Но они дошли до ее души.
Она долго и пристально глядит в свое сердце. Как все загадочно и сложно! Глубокая тайна — любовь! Не страдал ли он покорно и молча, когда она полюбила Нелидова, когда она отрекалась от него? Свою ревность он таил, как болезнь. И она не считалась с нею. Она чувствовала себя правой. Но, значит, прав и он сейчас? И эта рыжая женщина… И все его прошлое, которого она не знает…
Она вдруг отстраняется, полная вражды.
— Нет! Нет! Мне не надо любви!
Он остается недвижным. И лицо у него, как маска.
— Она совсем больна, — говорит фрау Кеслер. — И вы сами виноваты. Разве можно по ночам ездить на взморье?
— Но почему она не хочет меня видеть?
— Не понимаю. Она и со мной не говорит. И, знаете, на что это похоже, Марк Александрович?
— Молчите. Я боюсь вас понять!
— Но это так. Она как будто вновь переживает то, что было тогда, после разрыва с Нелидовым.
— Но ведь я ей был нужен тогда? Почему же теперь? Что такое, Паоло? Телеграмма? Дайте сюда!
Фрау Кеслер видит, как побледнел он, как лихорадочно рвет бумагу. Что случилось? Почему у него такое лицо?
Маня лежит уже третий день.
— Завтра ты встанешь, — говорит фрау Кеслер. — А когда поправишься, мы пойдем смотреть Дворец Дожей. Мы еще многого не видели в этом чудном городе.
— Фрау Кеслер…
— Зови меня Агатой. И говори мне ты. Хочешь?
Маня прижимается головой к ее плечу. Безумная жажда зарыдать подымает грудь ее. Нет. Довольно!
— Почему ты не хочешь видеть Марка Александровича? Зачем ты его огорчаешь, жестокое дитя!
— Ему и без меня хорошо. — И губы ее дрожат.
— Ай-ай! Неблагодарная девэчка.
— Разве он… не развлекается?
— Хороши развлечения! Бродить по залам целый день.
— А ночью?
— Что такое? Ночью? Ты хочешь, чтобы он н ночей не спал из-за тебя? — Фрау Кеслер громко смеется.
— Разве он никуда не выходил эти дни?.
— Буквально никуда.
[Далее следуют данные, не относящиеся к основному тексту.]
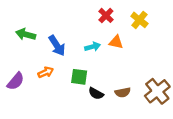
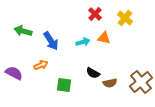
green square: (79, 77) -> (64, 85), moved
purple semicircle: (16, 81) -> (14, 73), turned -102
black semicircle: (96, 94) -> (93, 73), moved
Он дежурит у твоей комнаты до глубокой ночи.
— Марк, поди сюда! Здравствуй! «Как он похудел…»
Он целует ее руки. Они одни в большой высокой комнате, где умирает закат.
— Ты не хотела меня видеть. Почему?
— Этого я тебе не скажу, Марк. Никогда.
— Разве у меня не найдется слов, чтоб побороть твое горе?
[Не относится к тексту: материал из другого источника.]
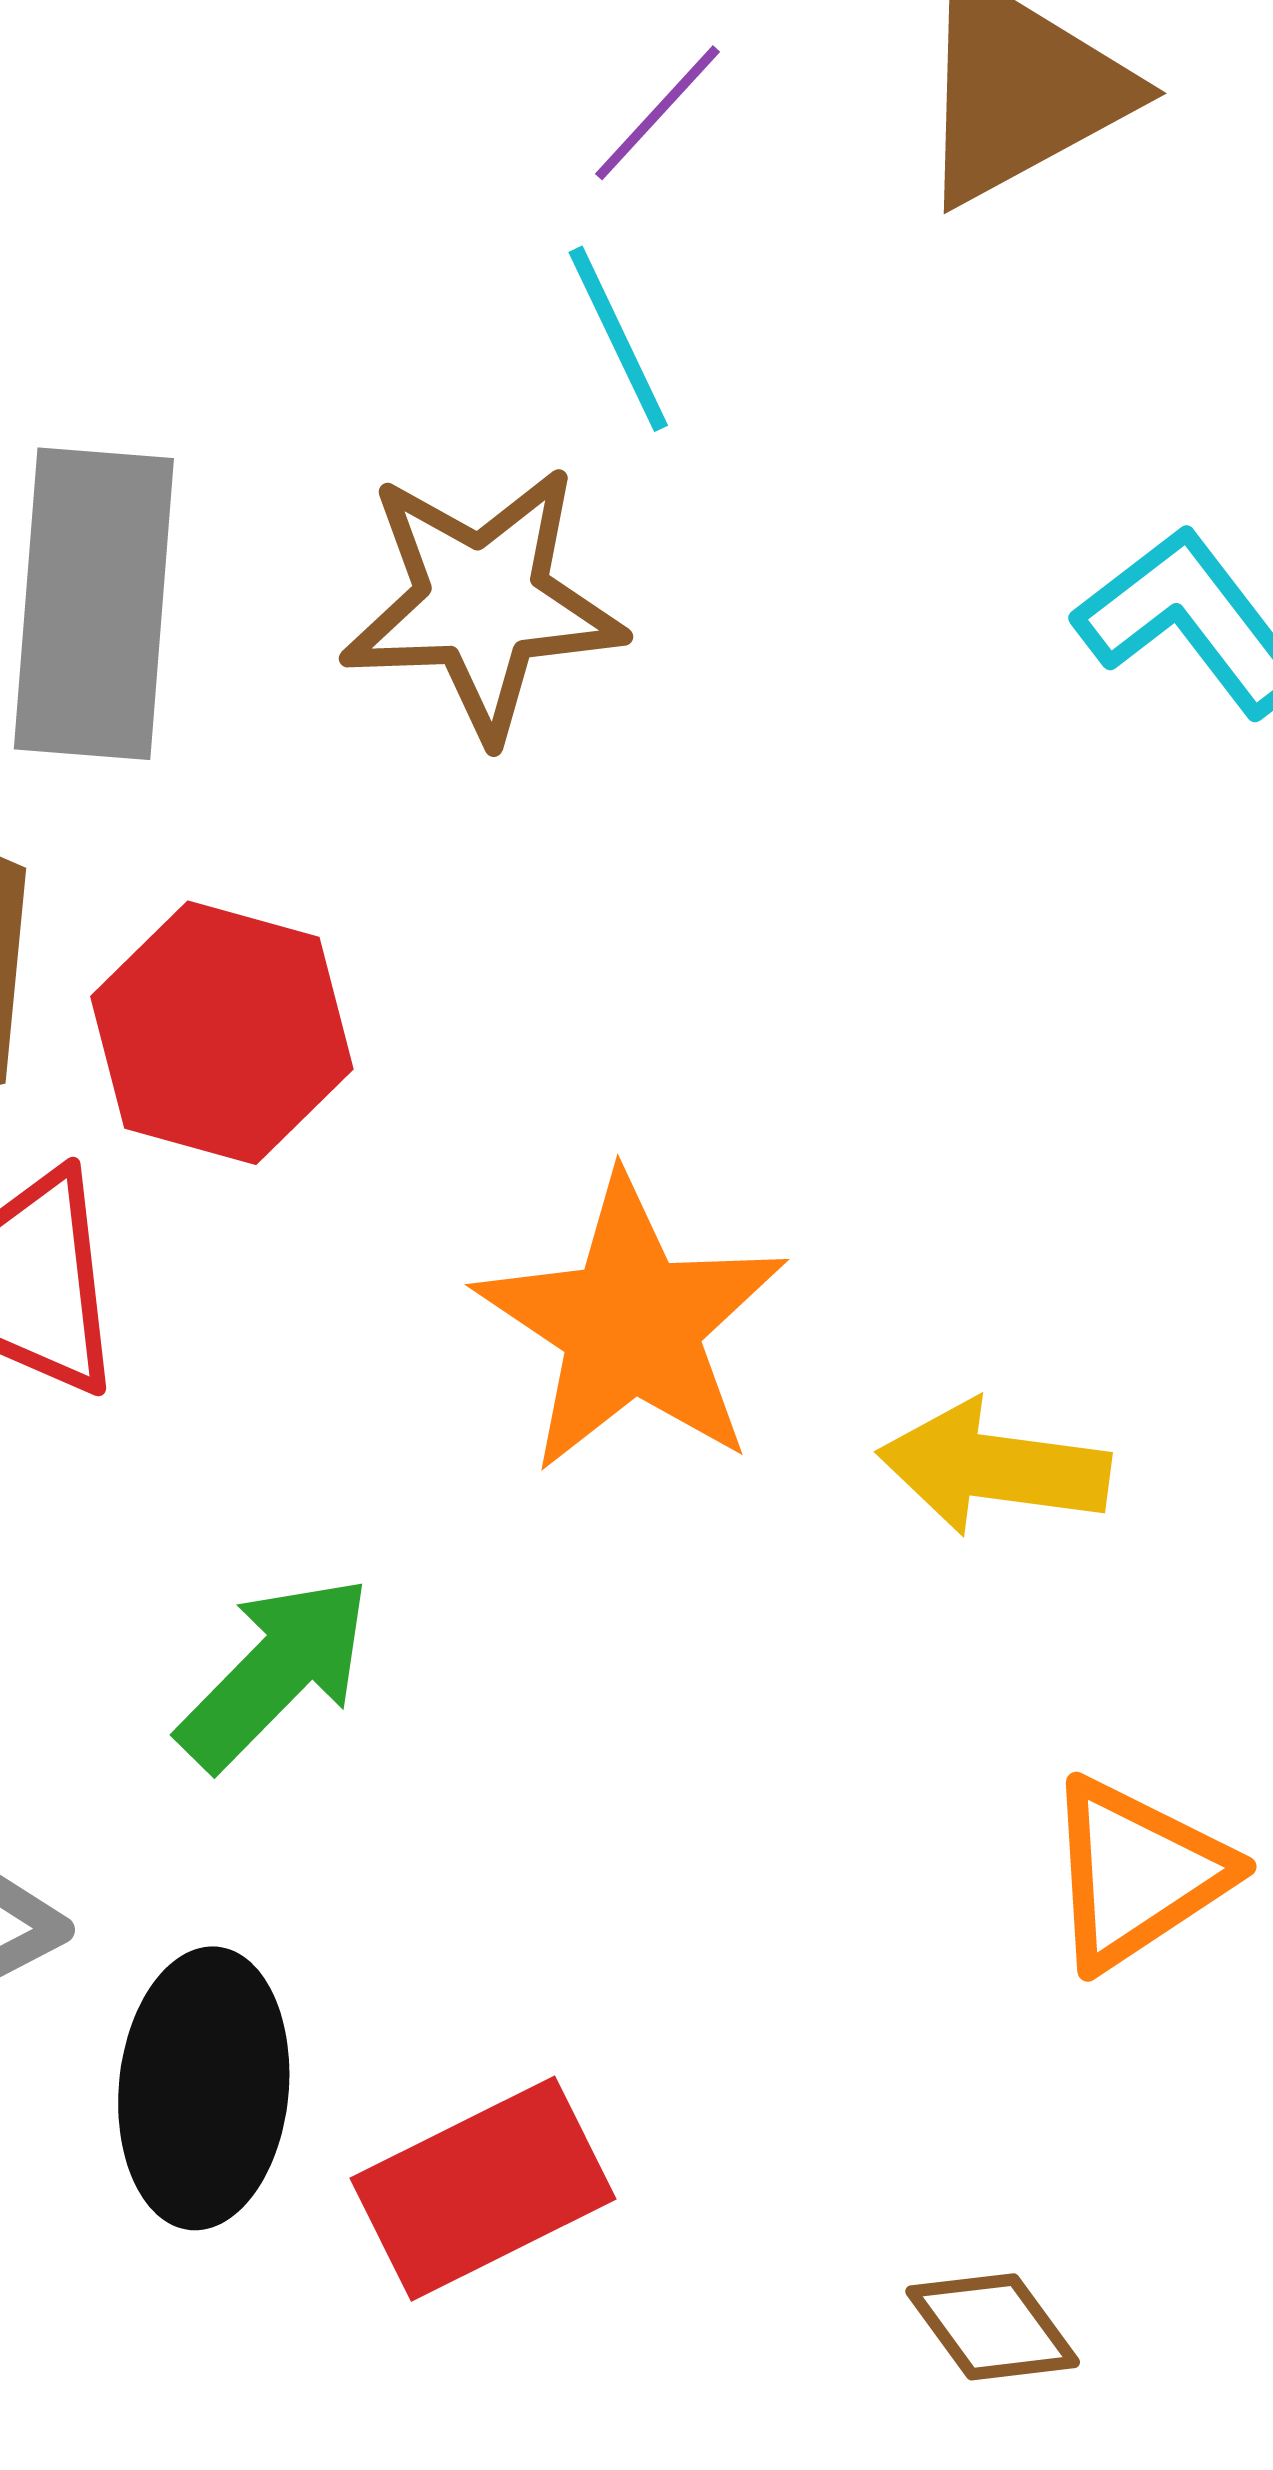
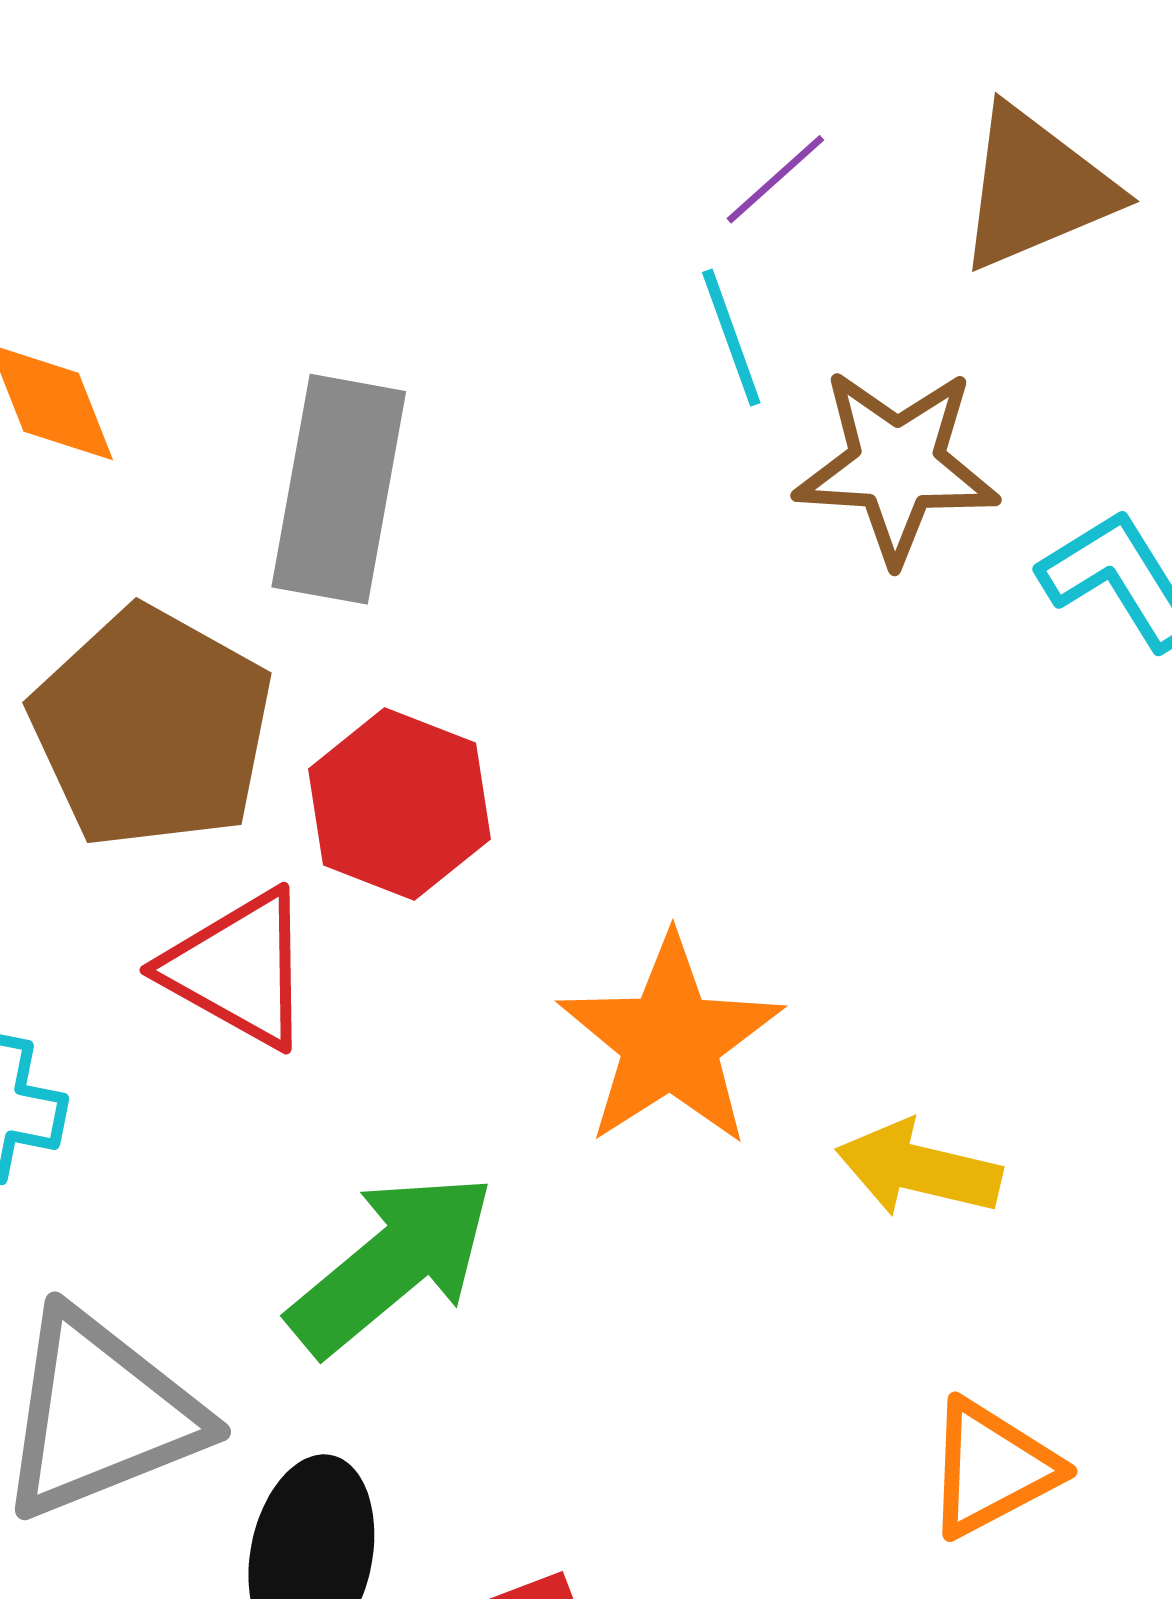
brown star: (482, 603) -> (897, 466), moved
green arrow: (275, 1672) -> (392, 1264), size x1.4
Она улыбается так странно.
— Видишь ли… я уже не верю в слова.
Он придвигает кресло и, не выпуская ее руки, садится рядом, у постели.
— Ты очень изменилась, Маня.
— Да, Марк. Я стала другой. Я разлюбила жизнь и… любовь.
— За что?
— За то, что она ползает в грязи. За то, что она бессильна поднять нашу душу над большой дорогой. За то, что жизнь смеется над нею.
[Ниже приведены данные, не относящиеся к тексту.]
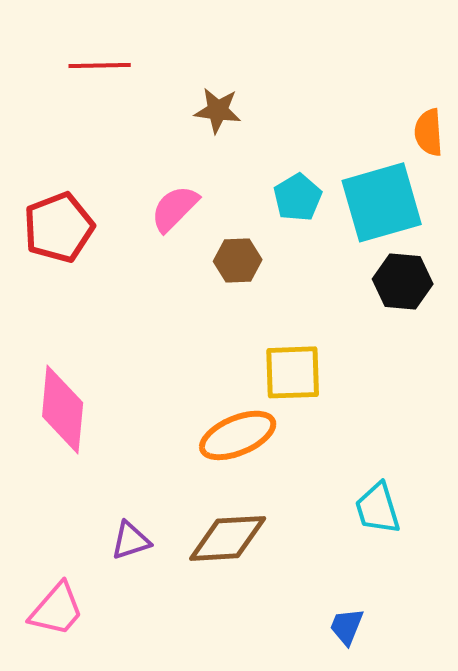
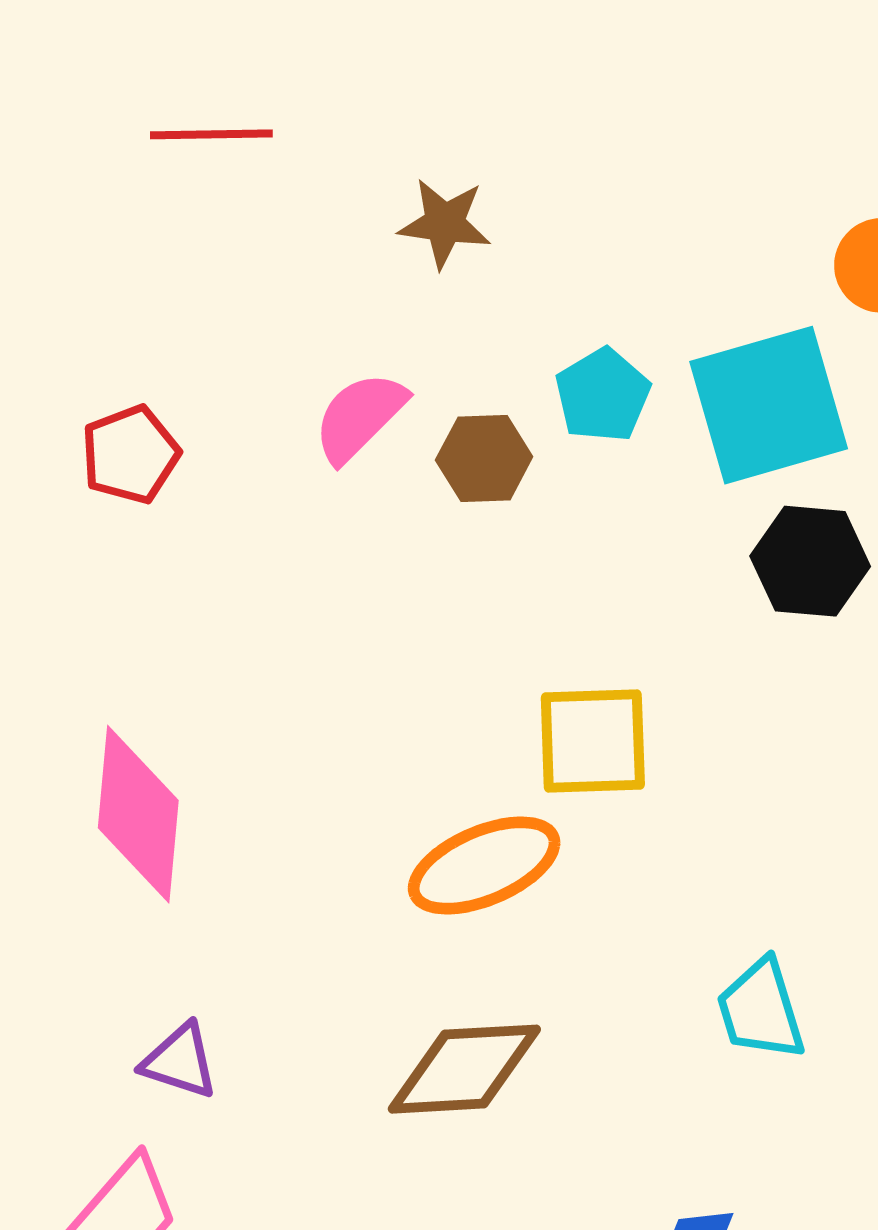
red pentagon: (59, 227) -> (130, 454), size x0.7
brown hexagon: (238, 260) -> (484, 458), moved
purple triangle: (131, 540) -> (180, 1061), moved, turned 36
Он думает над ее загадочными словами. Вдруг, без всякой логики, повинуясь порыву, она притягивает его к себе и спрашивает шепотом:
— А ты все тот же?
О, как она пронзительно глядит!
— Я не могу измениться, Маня. Моя любовь выше жизни.
Она все глядит в его зрачки. И видит отраженное в них белое лицо, рыжие волосы, статную фигуру.
«А я смуглая и больная. У меня уже нет стройности. Скоро я буду безобразна. Устоит ли его чувство?..»
— А если… у меня будет оспа?
Он грустно улыбается и целует ее волосы.
— Я люблю душу твою, Маня. Разве может измениться твоя душа?
«Не надо такой любви! — хочет крикнуть она. — Тело мое люби и желай! Только это и верно. Только это и ценно…» Но она молчит, боясь выдать свою тайну, И сердце ее стучит.
Отчего ее оскорбляла чувственность Нелидова? И она жаждала, чтоб он видел и любил ее душу, чтоб он считался с ее внутренним миром, чтоб он был неясен, как брат.
Но здесь… Безраздельно хочет она владеть этим Человеком! Его желаниями, его порывами, его фантазией.
— Скажи, что ты меня любишь! — мрачно говорит она.
Он опускается на колени и целует край одеяла.
— Вот мой ответ!
Но напрасно думает он, что удовлетворил ее требовательность. Слишком высоко и светло его чувство! Оно похоже на молитву. А рядом встает облик другой. Рыжие волосы, белая кожа. Она вспоминает свою светлую любовь к Нелидову. Разве не тонула она без следа при первой ласке Штейнбаха? При первом взрыве чувственности? Вот где власть. Вот стихия, от которой нет спасения.
— Поклянись, что ты не уйдешь! — с отчаянием говорит она.
— Куда?
— Ни-ку-да.
Он вздыхает всей грудью. Он опять горестно качает головой. Потом берет в руки ее лицо и целует ее лоб.